Hay algunas notables divergencias entre los tres
diarios, cuestión que promueve a la perplejidad porque no tiene
fácil explicación. Parece que tanto Miranda como Loaiza
escribieron, o al menos completaron, sus diarios después de
terminadas las operaciones, con base en las notas recogidas durante
el asedio. Podemos suponer, por decir algo, que pudo haber alguna
confusión u olvido en la trascripción de los datos,
sobre todo cuando la discrepancia se halla en las fechas que, en ocasiones
uno u otro colocan en días anteriores o posteriores a las de
los hechos reales. No son, sin embargo, diferencias insoslayables
y, con los tres diarios a la vista, pueden colocarse en su sitio sin
gran dificultad.
El diario de Loaiza estuvo durante muchos años
en manos de una familia de antigua raíz melillense, los Moyano,
varios de cuyos miembros estuvieron presentes en el sitio, y hasta
1864 se desconocía su existencia. A través de un intermediario
llegó, ese mismo año, a la redacción del "Mundo
Militar ", que lo publicó en diversas entregas, pero su
recuerdo se perdió con el transcurso del tiempo, pese a ser
un documento imprescindible para el estudio de la historia de Melilla.
El diario se completa con una reseña diaria
de las bombas, balas, muertos y heridos del sitio; una relación
nominal de los fallecidos, con expresión de su lugar de origen
y su unidad; una relación pormenorizada de las unidades presentes,
tanto de las ordinarias de la plaza como las extraordinarias, con
expresión de nombres de jefes y oficiales, empleados, y plantillas.

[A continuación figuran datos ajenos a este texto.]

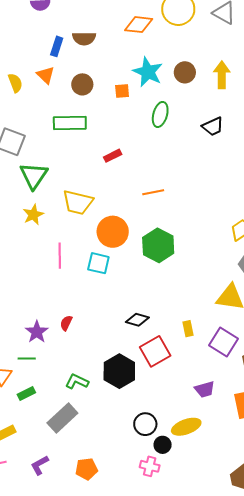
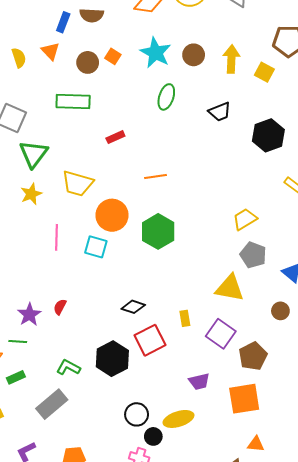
orange square: (122, 91) -> (113, 56), moved, turned 35

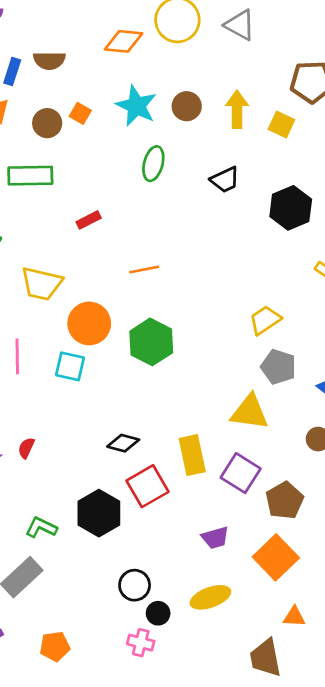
yellow rectangle: (185, 318) -> (192, 455), size x1.8
orange square: (244, 399) -> (276, 557), turned -32
yellow ellipse: (178, 419) -> (210, 597), moved

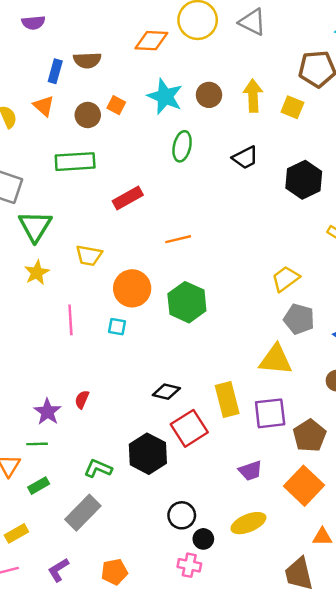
red rectangle: (89, 220) -> (128, 198), size x1.4
yellow trapezoid: (42, 284) -> (89, 255), size x0.7
cyan square: (70, 366) -> (117, 327), size x0.7
purple square: (241, 473) -> (270, 413), turned -36

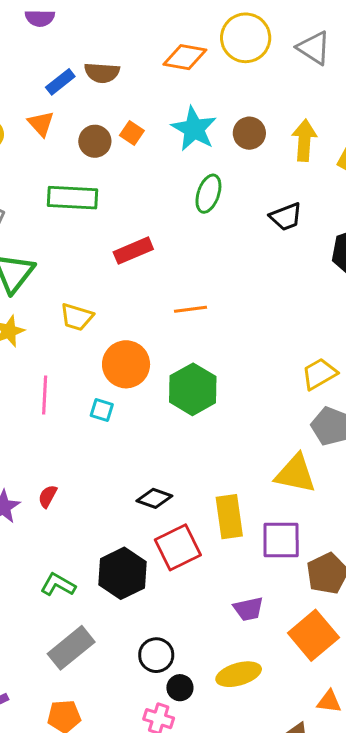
blue rectangle: (55, 71) -> (60, 82), turned 30
gray rectangle: (83, 513) -> (71, 648), moved

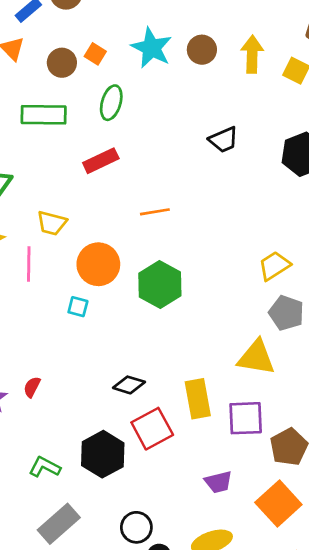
green ellipse: (208, 194) -> (111, 103), moved
black trapezoid: (286, 217) -> (224, 140), moved
pink line: (45, 395) -> (29, 264), moved

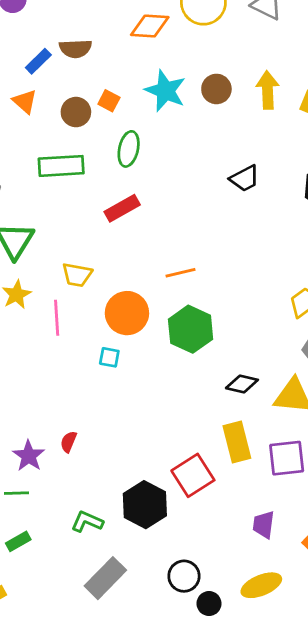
orange line: (155, 212) -> (180, 273), moved
black diamond: (129, 385) -> (242, 384), moved
purple trapezoid: (218, 482) -> (264, 525), turned 116

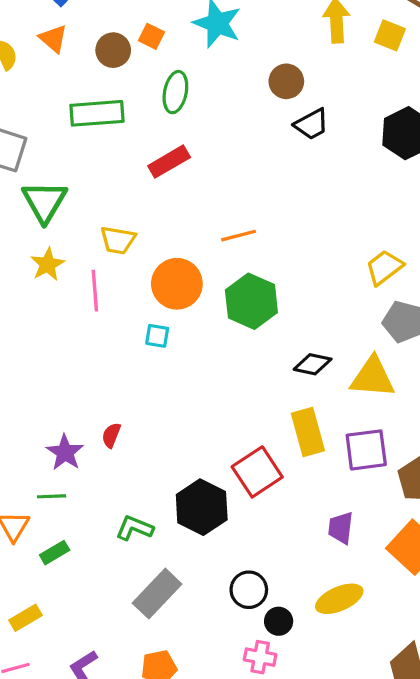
brown circle: (216, 89) -> (286, 81), moved

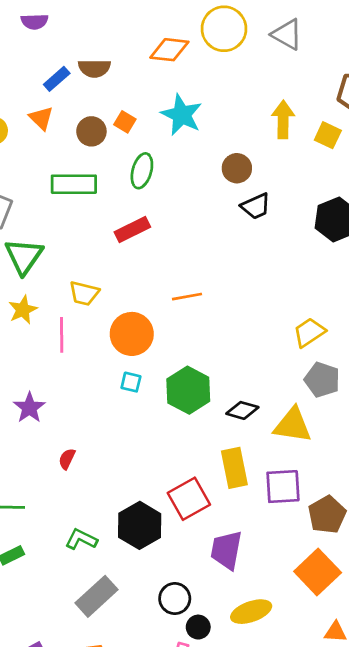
green hexagon: (251, 301) -> (188, 390), moved
cyan square: (157, 336) -> (131, 382), moved
purple star: (65, 452) -> (29, 408), moved
purple trapezoid: (341, 528) -> (226, 550), moved, size x1.4

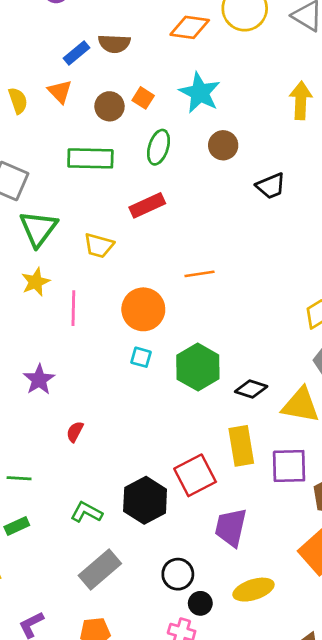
brown circle: (237, 168) -> (223, 145), moved
yellow trapezoid: (84, 293) -> (99, 246), moved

Como apéndice adjunta, una relación de los principales
hechos históricos ocurridos hasta aquella fecha; de los tratados
de paz; de los sitios y salidas más memorables; de las epidemias,
y una descripción de las kábilas del Rif existentes
entre Alhucemas y Chafarinas, así como de los parajes más
señalados, documentos que encontramos igualmente en otros autores
de los siglos XVIII y XIX y que debían formar parte de la documentación
existente en las oficinas del Gobierno de Melilla.
Los tres diarios, en conjunto, son probablemente
necesarios y suficientes para tener una visión bastante completa
de los hechos acaecidos entre el 9 de diciembre de 1774 y el 19 de
marzo de 1775, el período más intenso y dramático
de los vividos por Melilla en su historia secular.